Train on 9809 samples, validate on 853 samples
Epoch 1/3
Epoch 2/3
Epoch 3/3


<tensorflow.python.keras.callbacks.History at 0x7f07d9b605f8>

##### Model accuracy: 76.08%
##### More Data = Higher Accuracy

In [20]:
# print model summary
model.summary()

_________________________________________________________________
Layer (type)                 Output Shape              Param #   
dense (Dense)                (None, 1024)              1099776   
_________________________________________________________________
dropout (Dropout)            (None, 1024)              0         
_________________________________________________________________
dense_1 (Dense)              (None, 1024)              1049600   
_________________________________________________________________
dropout_1 (Dropout)          (None, 1024)              0         
_________________________________________________________________
dense_2 (Dense)              (None, 1024)              1049600   
_________________________________________________________________
dropout_2 (Dropout)          (None, 1024)              0         
_________________________________________________________________
dense_3 (Dense)              (None, 1024)              1049600   
__________

In [21]:
# test custom prediction
line = 'You are doing good fam! Keep it up!'
words = word_tokenize(line.lower())
words = [lemmatizer.lemmatize(i) for i in words]

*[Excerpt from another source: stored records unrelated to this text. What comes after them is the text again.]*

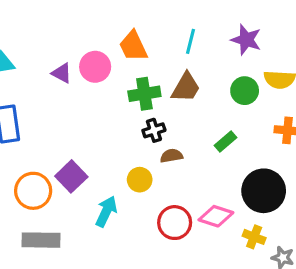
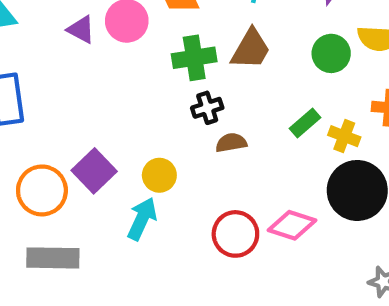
yellow circle: (140, 180) -> (159, 175), moved
yellow cross: (254, 237) -> (344, 136), moved

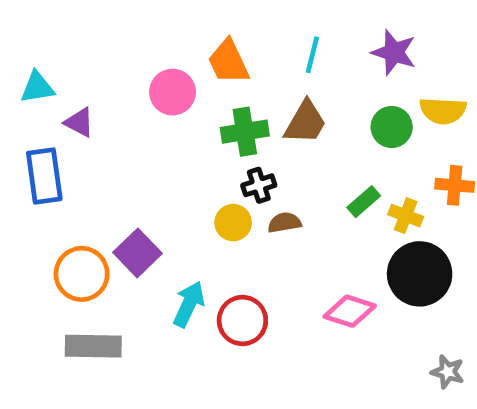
purple triangle: (81, 30) -> (79, 122), moved
yellow circle: (159, 175) -> (233, 223), moved
red circle: (235, 234) -> (242, 320), moved

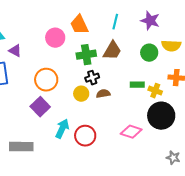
green rectangle: (364, 202) -> (137, 85), turned 40
orange circle: (82, 274) -> (46, 80), moved

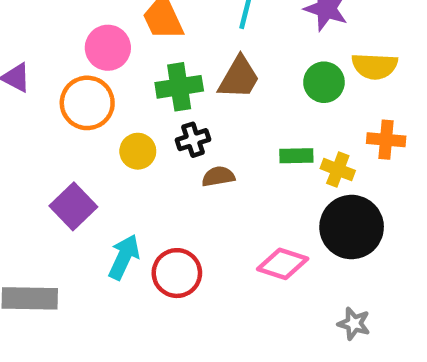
orange circle: (46, 80) -> (87, 103), moved
yellow circle: (81, 94) -> (138, 151), moved
gray star: (173, 158) -> (354, 324), moved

_features = np.zeros((len(lexicon)))

for word in words:
    word = word.lower()
    if word in lexicon:
        index = lexicon.index(word)
        _features[index] += 1
_features = np.reshape(_features, (1,1073))
model.predict(_features)

array([[0.52989733, 0.47010267]], dtype=float32)

##### Above sentence is classified as a positive one with 52% confidence.